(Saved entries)
- - - - -

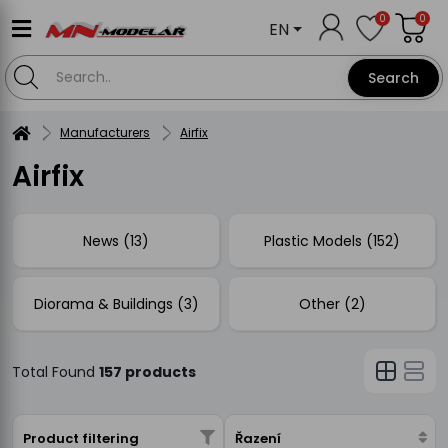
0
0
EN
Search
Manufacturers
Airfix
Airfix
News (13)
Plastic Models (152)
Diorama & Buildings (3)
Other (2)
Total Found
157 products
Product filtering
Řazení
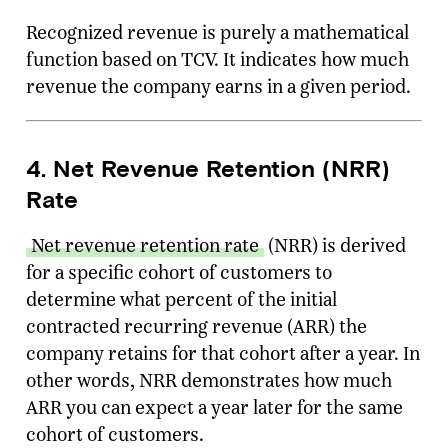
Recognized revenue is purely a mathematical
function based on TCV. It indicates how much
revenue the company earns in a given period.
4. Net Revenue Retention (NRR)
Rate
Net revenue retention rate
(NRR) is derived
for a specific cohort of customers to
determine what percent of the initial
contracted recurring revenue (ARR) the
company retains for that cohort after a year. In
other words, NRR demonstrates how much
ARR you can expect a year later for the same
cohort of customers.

- - - - -

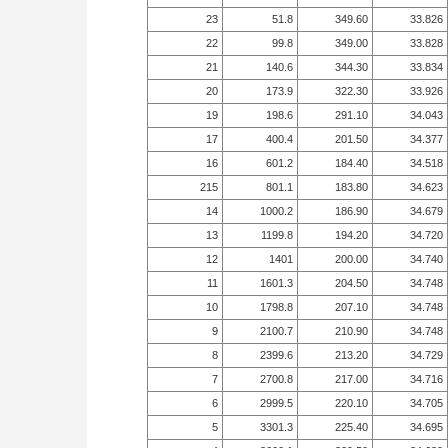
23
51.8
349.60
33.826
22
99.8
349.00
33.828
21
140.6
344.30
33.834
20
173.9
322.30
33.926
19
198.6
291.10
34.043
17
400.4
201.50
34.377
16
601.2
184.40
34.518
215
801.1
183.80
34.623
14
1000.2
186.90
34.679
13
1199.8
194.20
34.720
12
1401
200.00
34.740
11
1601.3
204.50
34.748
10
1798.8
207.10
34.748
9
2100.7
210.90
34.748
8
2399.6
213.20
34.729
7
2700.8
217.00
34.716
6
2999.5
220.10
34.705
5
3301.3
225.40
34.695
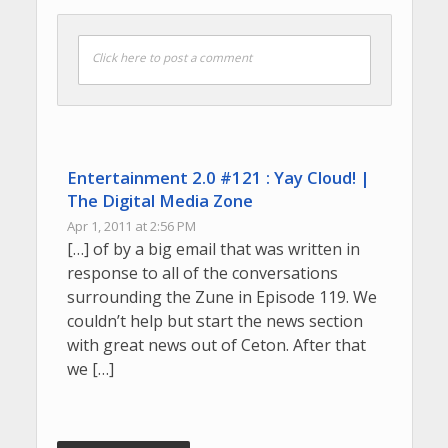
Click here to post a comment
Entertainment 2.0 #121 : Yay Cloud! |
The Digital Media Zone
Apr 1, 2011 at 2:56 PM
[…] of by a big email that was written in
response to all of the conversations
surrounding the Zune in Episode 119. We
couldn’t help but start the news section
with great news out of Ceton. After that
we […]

- - - - -

WHAT YOU ARE ASKED TO DO:
Each line holding the word "company" must be pulled from the records.

COMPLETED EXERCISE:
revenue the company earns in a given period.
company retains for that cohort after a year. In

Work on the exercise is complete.